» **Transcribed page contents**:
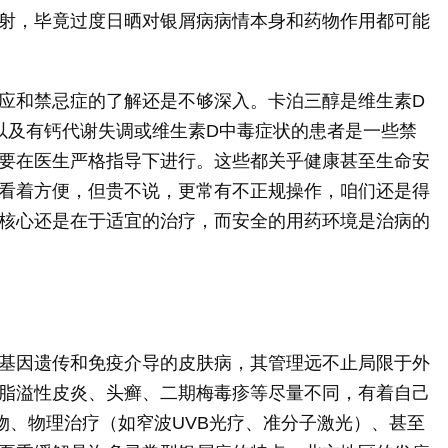
射，毕竟过度日晒对银屑病病情本身和药物作用都可能
应和禁忌症的了解还是不够深入。卡泊三醇是维生素D
以及有钙代谢失调或维生素D中毒症状的患者是一些禁
要在医生严格指导下进行。这些都关乎健康甚至生命安
看着方便，但贵不说，更常有不正规操作，咱们还是得
核心还是在于适宜的治疗，而安全的用药环境是治病的
基因遗传和免疫介导的皮肤病，其管理远不止局限于外
脂溢性皮炎、头癣、二期梅毒疹等尽量不同，有着自己
物、物理治疗（如窄波UVB光疗、准分子激光）、甚至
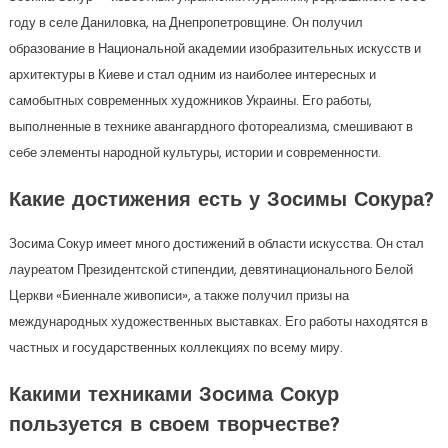
году в селе Даниловка, на Днепропетровщине. Он получил
образование в Национальной академии изобразительных искусств и
архитектуры в Киеве и стал одним из наиболее интересных и
самобытных современных художников Украины. Его работы,
выполненные в технике авангардного фотореализма, смешивают в
себе элементы народной культуры, истории и современности.
Какие достижения есть у Зосимы Сокура?
Зосима Сокур имеет много достижений в области искусства. Он стал
лауреатом Президентской стипендии, девятинационального Белой
Церкви «Биеннале живописи», а также получил призы на
международных художественных выставках. Его работы находятся в
частных и государственных коллекциях по всему миру.
Какими техниками Зосима Сокур
пользуется в своем творчестве?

» **Task statement**: Could you repeat all of the entries exactly, without any of the images?

» **Response area**:
射，毕竟过度日晒对银屑病病情本身和药物作用都可能
应和禁忌症的了解还是不够深入。卡泊三醇是维生素D
以及有钙代谢失调或维生素D中毒症状的患者是一些禁
要在医生严格指导下进行。这些都关乎健康甚至生命安
看着方便，但贵不说，更常有不正规操作，咱们还是得
核心还是在于适宜的治疗，而安全的用药环境是治病的
基因遗传和免疫介导的皮肤病，其管理远不止局限于外
脂溢性皮炎、头癣、二期梅毒疹等尽量不同，有着自己
物、物理治疗（如窄波UVB光疗、准分子激光）、甚至
году в селе Даниловка, на Днепропетровщине. Он получил
образование в Национальной академии изобразительных искусств и
архитектуры в Киеве и стал одним из наиболее интересных и
самобытных современных художников Украины. Его работы,
выполненные в технике авангардного фотореализма, смешивают в
себе элементы народной культуры, истории и современности.
Какие достижения есть у Зосимы Сокура?
Зосима Сокур имеет много достижений в области искусства. Он стал
лауреатом Президентской стипендии, девятинационального Белой
Церкви «Биеннале живописи», а также получил призы на
международных художественных выставках. Его работы находятся в
частных и государственных коллекциях по всему миру.
Какими техниками Зосима Сокур
пользуется в своем творчестве?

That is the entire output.